One of 46 Wildlife Trusts working across the UK, Cornwall Wildlife Trust believes in a wilder future for Cornwall where our wildlife and wild places are cherished for all to enjoy. Where nature reserves are havens in which rare species flourish and colourful plants thrive for future generations.

Their work spills out from nature reserves into land conservation, for Cornwall’s hedgerows and heathlands, footpaths and farmlands, wildflower meadows and woodlands to burst with wildlife. Beyond our cliffs lies the ocean, where their marine conservation work at sea is equally urgent, so our waters are full of vibrant and extraordinary marine life.

They are also interested in people and want to make sure Cornwall’s wildlife and wild places remain a constant source of wonder and wellbeing for everyone.

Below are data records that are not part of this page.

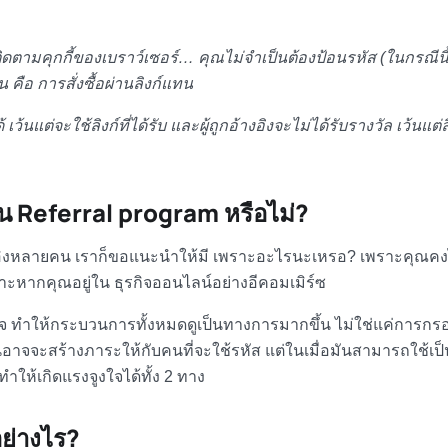
ิดตามคุกกี้ของเบราว์เซอร์… คุณไม่จำเป็นต้องป้อนรหัส (ในกรณีนี้ 
 คือ การสั่งซื้อผ่านลิงก์แทน
ว้นแต่จะใช้ลิงก์ที่ได้รับ และผู้ถูกอ้างอิงจะไม่ได้รับรางวัล เว้นแต่ล
ใน Referral program หรือไม่?
้อ้างอิงหลายคน เราก็ขอแนะนำให้มี เพราะอะไรนะเหรอ? เพราะคุณคง
ะหากคุณอยู่ใน ธุรกิจออนไลน์อย่างอีคอมเมิร์ซ
ใจ ทำให้กระบวนการทั้งหมดดูเป็นทางการมากขึ้น ไม่ใช่แค่การกรอ
ันอาจจะสร้างภาระให้กับคนที่จะใช้รหัส แต่ในเมื่อมันสามารถใช้เป็
ำให้เกิดแรงจูงใจได้ทั้ง 2 ทาง
อย่างไร?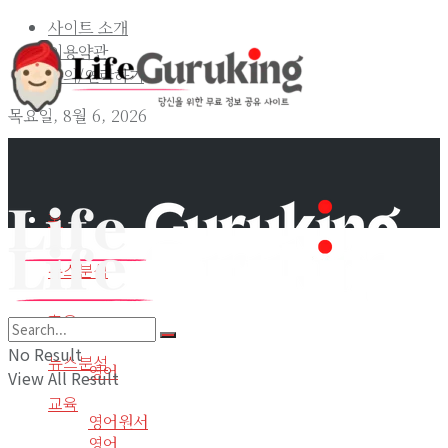
사이트 소개
이용약관
문의/연락하기
목요일, 8월 6, 2026
홈
뉴스분석
교육
홈
No Result
뉴스분석
영어
View All Result
교육
영어원서
영어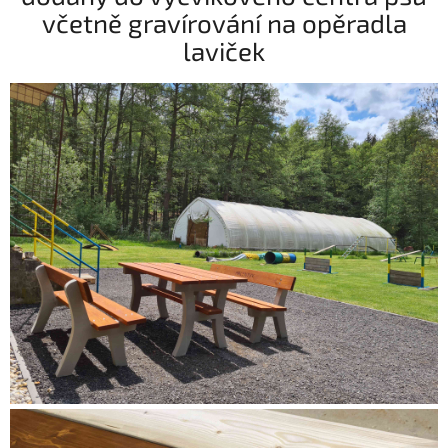
včetně gravírování na opěradla
laviček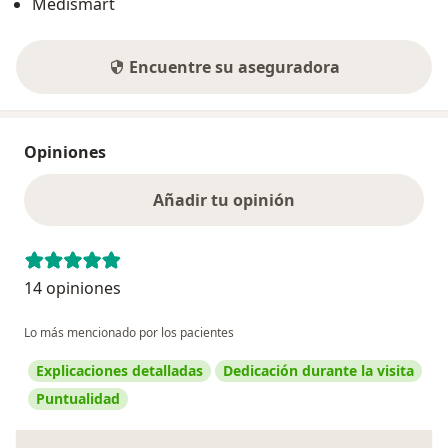
Medismart
Encuentre su aseguradora
Opiniones
Añadir tu opinión
14 opiniones
Lo más mencionado por los pacientes
Explicaciones detalladas
Dedicación durante la visita
Puntualidad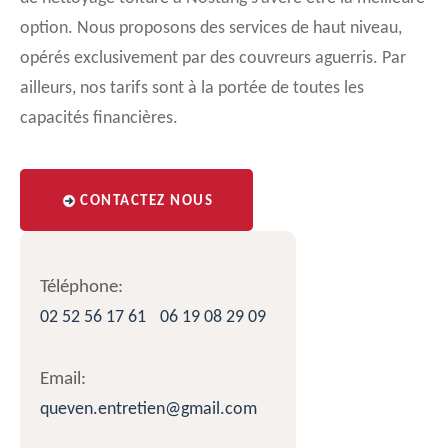
option. Nous proposons des services de haut niveau,
opérés exclusivement par des couvreurs aguerris. Par
ailleurs, nos tarifs sont à la portée de toutes les
capacités financières.
CONTACTEZ NOUS
Téléphone:
02 52 56 17 61
06 19 08 29 09
Email:
queven.entretien@gmail.com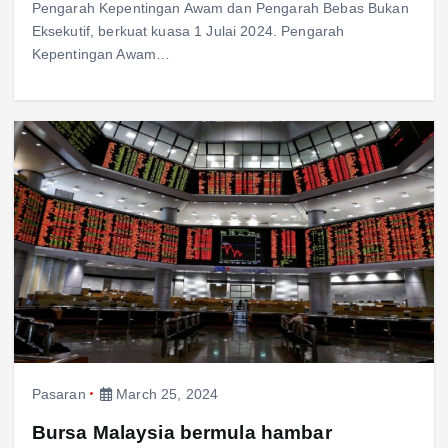
Pengarah Kepentingan Awam dan Pengarah Bebas Bukan
Eksekutif, berkuat kuasa 1 Julai 2024. Pengarah
Kepentingan Awam…
Pasaran
March 25, 2024
Bursa Malaysia bermula hambar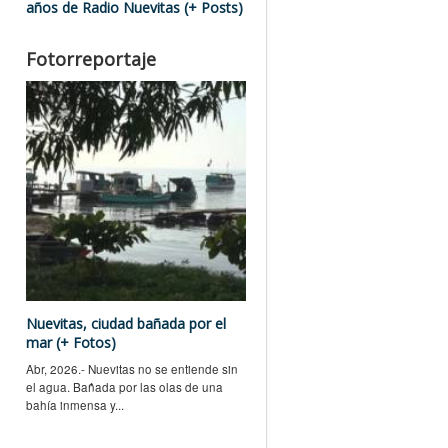
años de Radio Nuevitas (+ Posts)
Fotorreportaje
Nuevitas, ciudad bañada por el
mar (+ Fotos)
Abr, 2026.- Nuevitas no se entiende sin
el agua. Bañada por las olas de una
bahía inmensa y...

Cornwall Wildlife Trust identified five species found in Cornwall that would benefit from our support, including a specific local reserve that each species calls its home (for at least part of the year). Our employee-owners were invited to choose the species they’d most like us to support from the Nightjar, Marsh Fritillary Butterfly, Hazel Dormouse, Skylark and Common Pipistrelle Bat.

Our colleagues chose the bat so we became a Reserve Guardian of Devichoys Wood which is situated between Truro and Falmouth and dates back to at least the 1650s. It’s an excellent example of unspoiled ancient woodland where beech, holly and rowan trees grow alongside oak trees on the reserve, rising above a rich variety of wildlife on the woodland floor, including flowering plants and fungi. Although any funds raised via this scheme go towards supporting all 59 Cornwall Wildlife Trust nature reserves across Cornwall so we will in fact be helping to protect all of these species as well as thousands of others.

The common pipistrelle bat is so small it can fit into a matchbox but despite its size, it can easily eat 3,000 insects a night. They feed on midges, moths and other flying insects that they find in the dark by using echolocation. They hibernate over winter, usually between November and April, but may come out to feed on warm days. They roost in tree holes, bat boxes and even the roof spaces of houses and barns, often in small colonies.